RNA_pysoforms.gene_filtering

RNApysoforms.gene_filtering(target_gene: str, annotation: DataFrame, expression_matrix: DataFrame | None = None, transcript_id_column: str = 'transcript_id', gene_id_column: str = 'gene_name', order_by_expression_column: str = 'counts', order_by_expression: bool = True, keep_top_expressed_transcripts: str | int = 'all') → DataFrame | tuple[source]

Filters genomic annotations and optionally an expression matrix for a specific gene, with options to order and select top expressed transcripts.

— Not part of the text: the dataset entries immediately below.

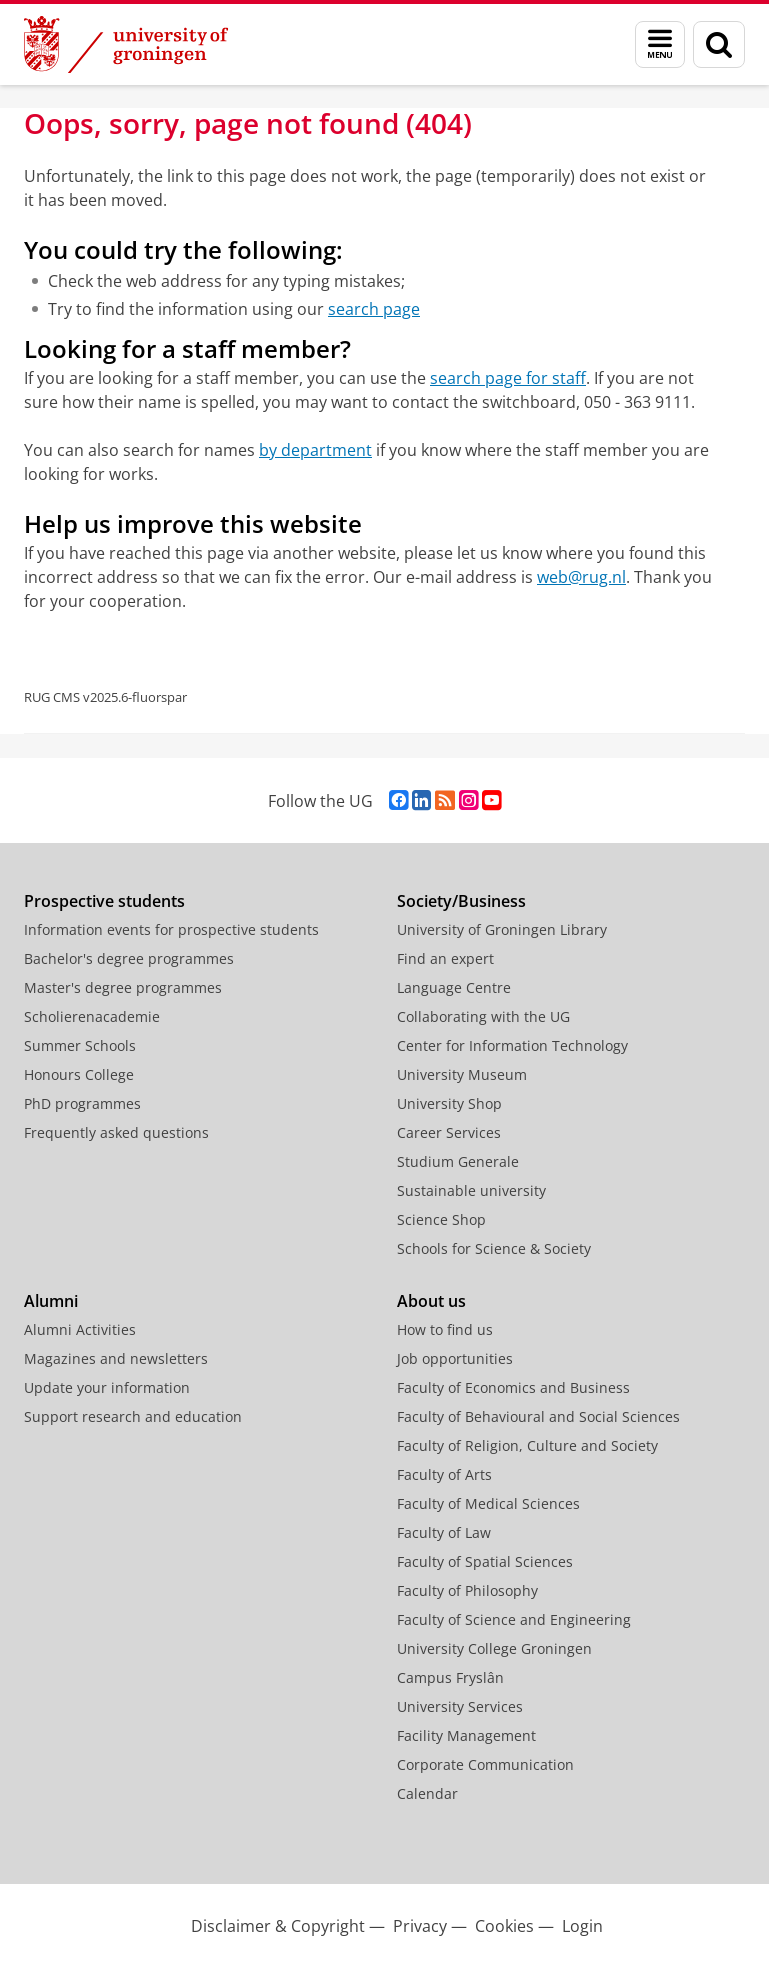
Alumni (51, 1301)
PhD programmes (82, 1103)
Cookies (504, 1926)
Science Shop (441, 1219)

This function filters the provided annotation DataFrame to include only entries corresponding to the specified target_gene, identified using the column specified by gene_id_column. If an expression matrix is provided, it will also be filtered to retain only the entries corresponding to the filtered transcripts based on the transcript_id_column. Additionally, it provides options to order transcripts by their total expression levels and to keep only the top expressed transcripts, specified by keep_top_expressed_transcripts.

Required Columns in `annotation` DataFrame: - gene_id_column (default “gene_name”): Column containing gene identifiers used for filtering. - transcript_id_column (default “transcript_id”): Column containing transcript identifiers.

Required Columns in `expression_matrix` DataFrame (if provided): - transcript_id_column (same as in annotation): Column containing transcript identifiers matching those in annotation. - order_by_expression_column (default “counts”): Column containing expression values used for ordering and filtering.

Parameters:

target_gene (str) – The gene identifier to filter in the annotation DataFrame.
annotation (pl.DataFrame) – A Polars DataFrame containing genomic annotations. Must include the columns specified by gene_id_column and transcript_id_column.
expression_matrix (pl.DataFrame, optional) – A Polars DataFrame containing expression data. If provided, it will be filtered to match the filtered annotation based on transcript_id_column. Default is None.
transcript_id_column (str, optional) – The column name representing transcript identifiers in both the annotation and expression matrix. Default is ‘transcript_id’.
gene_id_column (str, optional) – The column name in the annotation DataFrame that contains gene identifiers used for filtering. Default is ‘gene_name’.
order_by_expression_column (str, optional) – The column name in the expression matrix that contains expression values used for ordering and filtering. Default is ‘counts’.
order_by_expression (bool, optional) – If True, transcripts will be ordered by their total expression levels in descending order. Default is True.
keep_top_expressed_transcripts (Union[str, int], optional) – Determines the number of top expressed transcripts to keep after ordering by expression levels. Can be ‘all’ to keep all transcripts or an integer to keep the top N transcripts. Default is ‘all’.

Returns:

If expression_matrix is provided, returns a tuple of (filtered_annotation, filtered_expression_matrix).
If expression_matrix is None, returns only the filtered_annotation.

Return type:

pl.DataFrame or tuple

Raises:

TypeError – If annotation or expression_matrix are not Polars DataFrames.
ValueError – If required columns are missing in the annotation or expression_matrix DataFrames.
ValueError – If the filtered expression matrix is empty after filtering.
ValueError – If keep_top_expressed_transcripts is not ‘all’ or a positive integer.
Warning – If there are transcripts present in the annotation but missing in the expression matrix.

Examples

Filter an annotation DataFrame by a specific gene:

>>> import polars as pl
>>> from RNApysoforms.annotation import gene_filtering
>>> annotation_df = pl.DataFrame({
...    "gene_name": ["APP", "APP", "APP"],
...    "transcript_id": ["tx1", "tx2", "tx3"]
... })
>>> expression_matrix_df = pl.DataFrame({
...    "transcript_id": ["tx1", "tx2", "tx3"],
...    "counts": [300, 100, 200]
... })
>>> target_gene = "APP"
>>> filtered_annotation, filtered_expression_matrix = gene_filtering(
...    target_gene,
...    annotation_df,
...    expression_matrix=expression_matrix_df,
...    order_by_expression=True
... )

Notes

The function filters the annotation DataFrame to include only entries where gene_id_column matches target_gene.
If an expression_matrix is provided, the function filters it to include only transcripts present in the filtered annotation.
The function checks for transcripts present in the annotation but missing in the expression matrix and issues a warning for such discrepancies.
If order_by_expression is True, transcripts are ordered by their total expression levels computed from the order_by_expression_column in the expression matrix.
If keep_top_expressed_transcripts is an integer, only the top N expressed transcripts are kept after ordering.
If keep_top_expressed_transcripts is ‘all’, all transcripts are kept.
If transcripts are present in the expression matrix but not in the annotation, they are silently ignored, and only overlapping transcripts are returned without a warning.